The world becomes a playing field

That gamification now enjoys such great popularity is no accident. The omnipresence of technology has opened a new scope and range of application for games. Game mechanisms that we know from video games are no longer reserved to the virtual world. Thanks to smartphones, digital cameras, sensors and the ubiquity of the Internet, they are finding their way more and more into reality. Moreover, we are entering the age of throw-away electronics: processing units, sensors and cameras are becoming constantly cheaper. Soon the most common everyday objects will be equipped with digital electronics – from the coffee cup and food packaging to clothing. Because all these things will be hooked up to the Internet, the boundary between real and virtual world will crumble. Digital games will invade our lives more and more.

Beyond this, a whole generation is today growing up with the virtual worlds of computer games. Since “Generation Gaming” thus acquires a playful perspective on all of life, play and learning, play and working, play and many other facets of our lives, are coming closer and closer together.

Living in a playful society

Gamification is a balancing act between motivation and manipulation. If the advent of computer games in every corner of our lives brings with it fun and entertainment, it simultaneously creates a dense data network that makes the derivation of personality profiles an equally easy game. By transforming every activity of our lives into a computer game, we reveal a good deal about ourselves, because thereby personal data, which reflect our behaviour, occur more or less as a by-product. This opens the doors to every form of behavioural influence.

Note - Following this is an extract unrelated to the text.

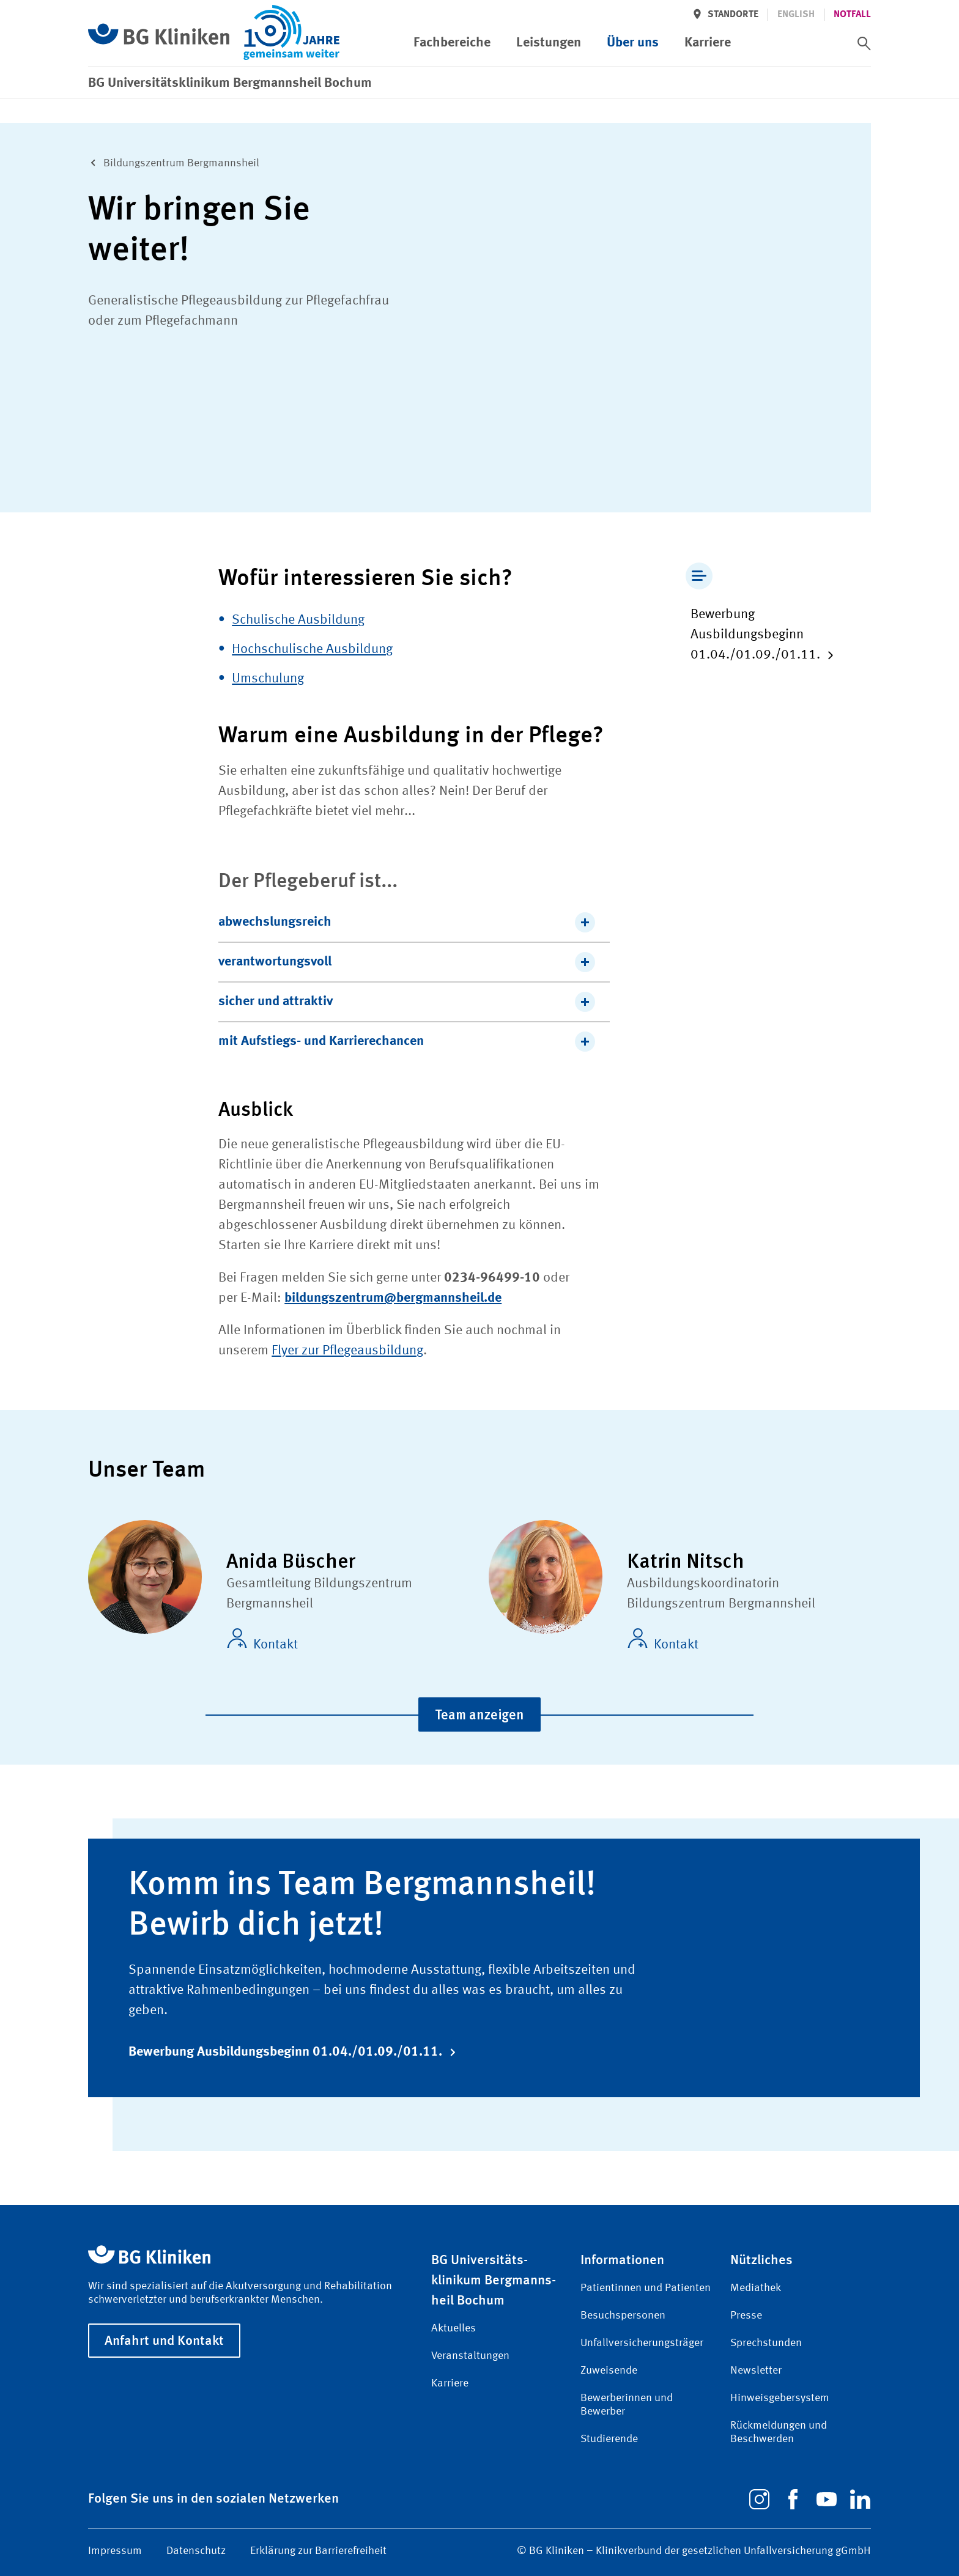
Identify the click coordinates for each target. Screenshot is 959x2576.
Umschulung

Thus gamification is a double-edged sword: the gamification of life could open up a future in which challenges are mastered playfully and work is highly motivated because even boring task can be packaged in such a way that they are fun. At the same time, gamification entails the risk that people will no longer be able to act autonomously because they will not even recognize when they are playing and when they are not. Gamification is still in its infancy. Only the future will tell how the power of games will be used.